### WORK TO BE COMPLETED
Set down, please, exactly the lines below that run from the line with "Privacy and cookies" to the line with "online store.", both lines included.

### MATERIAL PROVIDED
_ _ _
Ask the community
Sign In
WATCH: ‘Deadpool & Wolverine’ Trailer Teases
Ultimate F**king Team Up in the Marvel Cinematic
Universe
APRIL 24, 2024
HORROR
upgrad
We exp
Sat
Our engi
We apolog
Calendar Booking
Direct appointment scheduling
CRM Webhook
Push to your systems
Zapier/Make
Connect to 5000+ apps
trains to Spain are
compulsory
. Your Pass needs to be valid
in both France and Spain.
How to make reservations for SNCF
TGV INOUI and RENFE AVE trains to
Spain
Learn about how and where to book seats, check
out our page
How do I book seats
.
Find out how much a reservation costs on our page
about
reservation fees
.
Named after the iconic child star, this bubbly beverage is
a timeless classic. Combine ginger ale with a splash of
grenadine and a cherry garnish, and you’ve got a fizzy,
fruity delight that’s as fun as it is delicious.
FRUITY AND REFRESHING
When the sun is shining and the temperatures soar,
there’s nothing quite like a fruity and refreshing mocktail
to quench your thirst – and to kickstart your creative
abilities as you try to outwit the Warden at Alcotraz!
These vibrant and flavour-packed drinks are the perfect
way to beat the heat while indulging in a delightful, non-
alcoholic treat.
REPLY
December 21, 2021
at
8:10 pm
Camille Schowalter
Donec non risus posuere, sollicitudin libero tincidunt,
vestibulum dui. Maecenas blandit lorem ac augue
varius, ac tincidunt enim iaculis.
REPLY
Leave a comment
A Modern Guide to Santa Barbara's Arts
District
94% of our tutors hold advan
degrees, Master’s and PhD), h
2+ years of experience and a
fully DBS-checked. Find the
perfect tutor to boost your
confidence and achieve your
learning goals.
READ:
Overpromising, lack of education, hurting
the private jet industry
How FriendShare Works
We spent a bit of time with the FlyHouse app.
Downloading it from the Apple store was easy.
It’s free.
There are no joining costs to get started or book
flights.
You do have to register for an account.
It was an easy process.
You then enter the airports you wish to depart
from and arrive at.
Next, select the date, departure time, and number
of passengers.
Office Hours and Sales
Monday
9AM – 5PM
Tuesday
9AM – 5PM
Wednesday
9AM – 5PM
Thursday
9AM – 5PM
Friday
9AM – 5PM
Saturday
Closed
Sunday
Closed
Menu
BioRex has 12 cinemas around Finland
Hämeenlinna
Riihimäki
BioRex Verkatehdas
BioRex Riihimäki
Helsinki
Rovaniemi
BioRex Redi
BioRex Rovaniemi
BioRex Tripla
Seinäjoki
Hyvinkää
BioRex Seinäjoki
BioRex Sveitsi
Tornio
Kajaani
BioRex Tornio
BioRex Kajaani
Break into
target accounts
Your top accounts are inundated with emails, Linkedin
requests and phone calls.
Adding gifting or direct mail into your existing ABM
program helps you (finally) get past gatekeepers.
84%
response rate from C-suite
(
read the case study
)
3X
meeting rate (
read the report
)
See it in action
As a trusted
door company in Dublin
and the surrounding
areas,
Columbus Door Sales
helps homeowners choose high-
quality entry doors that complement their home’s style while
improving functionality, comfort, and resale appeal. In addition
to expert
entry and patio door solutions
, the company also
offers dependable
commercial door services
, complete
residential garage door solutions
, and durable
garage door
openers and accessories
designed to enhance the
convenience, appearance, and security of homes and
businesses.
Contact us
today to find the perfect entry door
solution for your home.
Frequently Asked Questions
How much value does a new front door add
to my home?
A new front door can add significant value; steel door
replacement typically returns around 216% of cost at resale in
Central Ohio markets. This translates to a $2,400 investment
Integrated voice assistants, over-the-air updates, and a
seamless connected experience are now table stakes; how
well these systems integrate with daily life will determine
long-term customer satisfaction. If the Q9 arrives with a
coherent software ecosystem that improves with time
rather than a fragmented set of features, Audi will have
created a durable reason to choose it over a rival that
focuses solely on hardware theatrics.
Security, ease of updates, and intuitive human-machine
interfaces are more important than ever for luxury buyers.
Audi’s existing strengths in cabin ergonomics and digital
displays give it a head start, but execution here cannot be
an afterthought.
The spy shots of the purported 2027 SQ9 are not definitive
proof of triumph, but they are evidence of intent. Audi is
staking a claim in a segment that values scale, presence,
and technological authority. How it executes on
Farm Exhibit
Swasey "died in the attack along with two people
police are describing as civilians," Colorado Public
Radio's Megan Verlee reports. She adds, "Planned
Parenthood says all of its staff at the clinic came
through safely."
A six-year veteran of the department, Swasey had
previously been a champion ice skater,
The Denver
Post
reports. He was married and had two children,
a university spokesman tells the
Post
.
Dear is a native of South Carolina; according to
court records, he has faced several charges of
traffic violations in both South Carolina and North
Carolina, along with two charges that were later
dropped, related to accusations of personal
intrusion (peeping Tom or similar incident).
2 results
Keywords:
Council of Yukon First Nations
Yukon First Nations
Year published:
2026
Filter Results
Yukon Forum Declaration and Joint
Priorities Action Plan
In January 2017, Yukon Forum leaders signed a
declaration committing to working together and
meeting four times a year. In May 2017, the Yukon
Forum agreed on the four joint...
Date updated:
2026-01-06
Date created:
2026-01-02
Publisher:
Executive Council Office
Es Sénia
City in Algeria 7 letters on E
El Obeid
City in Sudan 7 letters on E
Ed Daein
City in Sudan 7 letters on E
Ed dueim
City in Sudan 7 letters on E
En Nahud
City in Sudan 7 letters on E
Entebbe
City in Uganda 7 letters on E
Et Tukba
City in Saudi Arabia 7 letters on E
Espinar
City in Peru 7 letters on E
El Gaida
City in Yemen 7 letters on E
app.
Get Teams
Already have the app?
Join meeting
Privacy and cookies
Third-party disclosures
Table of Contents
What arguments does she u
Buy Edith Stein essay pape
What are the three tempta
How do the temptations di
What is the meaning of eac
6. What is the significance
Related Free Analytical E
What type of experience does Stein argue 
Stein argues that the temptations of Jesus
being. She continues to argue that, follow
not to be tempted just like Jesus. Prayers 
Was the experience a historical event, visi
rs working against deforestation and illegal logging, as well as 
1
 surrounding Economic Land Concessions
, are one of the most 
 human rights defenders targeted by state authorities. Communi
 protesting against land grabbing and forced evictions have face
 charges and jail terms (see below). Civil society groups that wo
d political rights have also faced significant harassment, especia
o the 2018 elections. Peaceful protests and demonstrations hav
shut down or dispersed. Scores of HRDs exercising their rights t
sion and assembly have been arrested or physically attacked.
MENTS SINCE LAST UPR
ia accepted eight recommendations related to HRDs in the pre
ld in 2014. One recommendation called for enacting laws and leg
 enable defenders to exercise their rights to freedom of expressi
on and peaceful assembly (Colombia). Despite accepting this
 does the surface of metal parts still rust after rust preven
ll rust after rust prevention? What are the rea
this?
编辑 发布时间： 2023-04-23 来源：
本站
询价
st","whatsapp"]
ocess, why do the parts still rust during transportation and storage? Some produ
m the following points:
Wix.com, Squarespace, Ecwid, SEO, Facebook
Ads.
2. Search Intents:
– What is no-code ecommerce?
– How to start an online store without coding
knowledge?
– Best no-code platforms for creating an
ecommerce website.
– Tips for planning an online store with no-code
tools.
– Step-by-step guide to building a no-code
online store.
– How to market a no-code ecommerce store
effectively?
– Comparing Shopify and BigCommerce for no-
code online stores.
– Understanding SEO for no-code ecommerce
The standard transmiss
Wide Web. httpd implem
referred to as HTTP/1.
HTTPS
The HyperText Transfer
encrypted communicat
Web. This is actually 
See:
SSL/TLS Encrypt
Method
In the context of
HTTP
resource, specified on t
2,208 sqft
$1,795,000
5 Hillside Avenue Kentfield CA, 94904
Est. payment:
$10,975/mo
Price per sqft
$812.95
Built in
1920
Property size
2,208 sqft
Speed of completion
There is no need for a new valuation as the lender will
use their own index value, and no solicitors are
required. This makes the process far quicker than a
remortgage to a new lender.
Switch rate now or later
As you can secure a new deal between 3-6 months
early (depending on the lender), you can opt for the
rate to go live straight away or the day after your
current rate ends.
_ _ _
### EXERCISE OUTPUT
Privacy and cookies
Third-party disclosures
Table of Contents
What arguments does she u
Buy Edith Stein essay pape
What are the three tempta
How do the temptations di
What is the meaning of eac
6. What is the significance
Related Free Analytical E
What type of experience does Stein argue 
Stein argues that the temptations of Jesus
being. She continues to argue that, follow
not to be tempted just like Jesus. Prayers 
Was the experience a historical event, visi
rs working against deforestation and illegal logging, as well as 
1
 surrounding Economic Land Concessions
, are one of the most 
 human rights defenders targeted by state authorities. Communi
 protesting against land grabbing and forced evictions have face
 charges and jail terms (see below). Civil society groups that wo
d political rights have also faced significant harassment, especia
o the 2018 elections. Peaceful protests and demonstrations hav
shut down or dispersed. Scores of HRDs exercising their rights t
sion and assembly have been arrested or physically attacked.
MENTS SINCE LAST UPR
ia accepted eight recommendations related to HRDs in the pre
ld in 2014. One recommendation called for enacting laws and leg
 enable defenders to exercise their rights to freedom of expressi
on and peaceful assembly (Colombia). Despite accepting this
 does the surface of metal parts still rust after rust preven
ll rust after rust prevention? What are the rea
this?
编辑 发布时间： 2023-04-23 来源：
本站
询价
st","whatsapp"]
ocess, why do the parts still rust during transportation and storage? Some produ
m the following points:
Wix.com, Squarespace, Ecwid, SEO, Facebook
Ads.
2. Search Intents:
– What is no-code ecommerce?
– How to start an online store without coding
knowledge?
– Best no-code platforms for creating an
ecommerce website.
– Tips for planning an online store with no-code
tools.
– Step-by-step guide to building a no-code
online store.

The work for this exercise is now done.